In that same way, Hitchens gritted his teeth, stared death in the eyes, and lunged fists forward. Nowhere in the book does he turn to religion as a sedative, as he feared may happen, though at certain points he allows a bit of fear and humanity to gleam through his hardened exterior. And he left the world his legacy, a bleak, unflinching look at mortality. Yet I wonder in all of this, what did Hitchens really accomplish? What can one learn from his encounter with death? Certainly we can treat cancer patients with greater kindness and dignity and attempt to love others as ourselves, even if the “other” happens to be a militant anti-theist. But there is no happy ending, no hope; there is nothing but earth and darkness, cold and nothingness.
For me, as much as I appreciate understanding his mind and experience, I cannot accept that the beauty of this life flares out into ashes.
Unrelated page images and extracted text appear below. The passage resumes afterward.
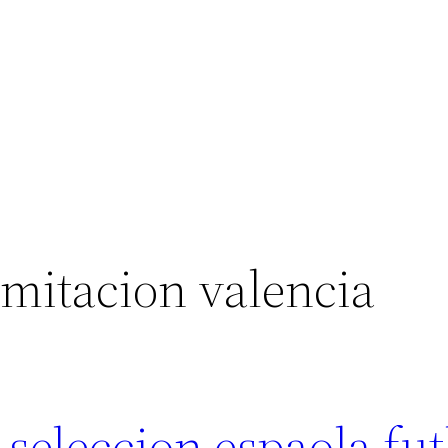
imitacion valencia
seleccion espaola fut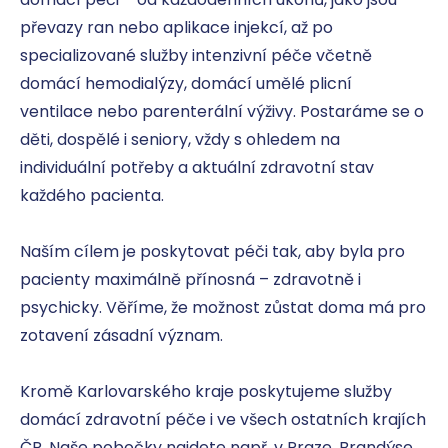
převazy ran nebo aplikace injekcí, až po 
specializované služby intenzivní péče včetně 
domácí hemodialýzy, domácí umělé plicní 
ventilace nebo parenterální výživy. Postaráme se o 
děti, dospělé i seniory, vždy s ohledem na 
individuální potřeby a aktuální zdravotní stav 
každého pacienta.

Naším cílem je poskytovat péči tak, aby byla pro 
pacienty maximálně přínosná – zdravotně i 
psychicky. Věříme, že možnost zůstat doma má pro 
zotavení zásadní význam.

Kromě Karlovarského kraje poskytujeme služby 
domácí zdravotní péče i ve všech ostatních krajích 
ČR. Naše pobočky najdete např. v Praze, Brandýse 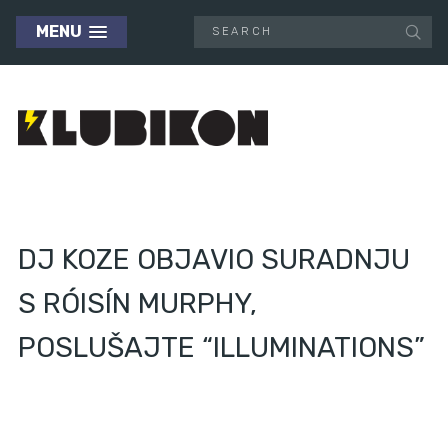
MENU
DJ KOZE OBJAVIO SURADNJU
S RÓISÍN MURPHY,
POSLUŠAJTE “ILLUMINATIONS”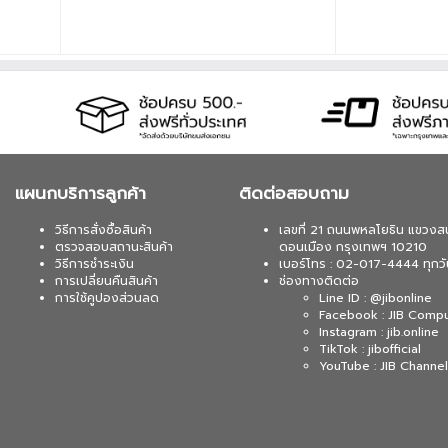
แผนกบริการลูกค้า
ติดต่อสอบถาม
วิธีการสั่งซื้อสินค้า
เลขที่ 21 ถนนพหลโยธิน แขวงส
ตรวจสอบสถานะสินค้า
ดอนเมือง กรุงเทพฯ 10210
วิธีการชำระเงิน
เบอร์โทร : 02-017-4444 ทุกวั
การเปลี่ยนคืนสินค้า
ช่องทางติดต่อ
การใช้คูปองส่วนลด
Line ID : @jibonline
Facebook : JIB Comp
Instagram : jib.online
TikTok : jibofficial
YouTube : JIB Channel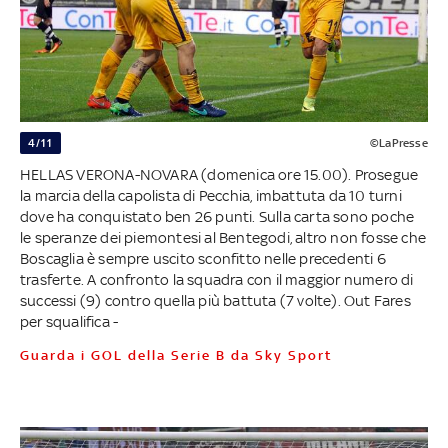
4/11
©LaPresse
HELLAS VERONA-NOVARA (domenica ore 15.00). Prosegue
la marcia della capolista di Pecchia, imbattuta da 10 turni
dove ha conquistato ben 26 punti. Sulla carta sono poche
le speranze dei piemontesi al Bentegodi, altro non fosse che
Boscaglia è sempre uscito sconfitto nelle precedenti 6
trasferte. A confronto la squadra con il maggior numero di
successi (9) contro quella più battuta (7 volte). Out Fares
per squalifica -
Guarda i GOL della Serie B da Sky Sport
Nor would I suggest this to others suffering from fatal illnesses. Because I cling to hope found in religion, that humanity was created with the purpose of loving God and this world and restoring it back to some semblance of peace, that we can see evidences of the truthfulness of this faith in creation, history, reason, and Scripture. And that death does not have to be greeted with a cold hard stare, but rather, it can be welcomed as the conclusion to our journeys here on earth and the entrance into our promised life with God in eternity.
Diana Butler Bass. A People’s History of Christianity: The Other Side of the Story. New York: HarperCollins, 2009.
William T. Cavanaugh. The Myth of Religious Violence: Secular Ideology and the Roots of Modern Conflict. New York: Oxford University Press, 2009.
Christopher Hitchens. God Is Not Great: How Religion Poisons Everything. New York: Twelve, 2007.
Christopher Hitchens. Mortality. New York: Twelve, 2012.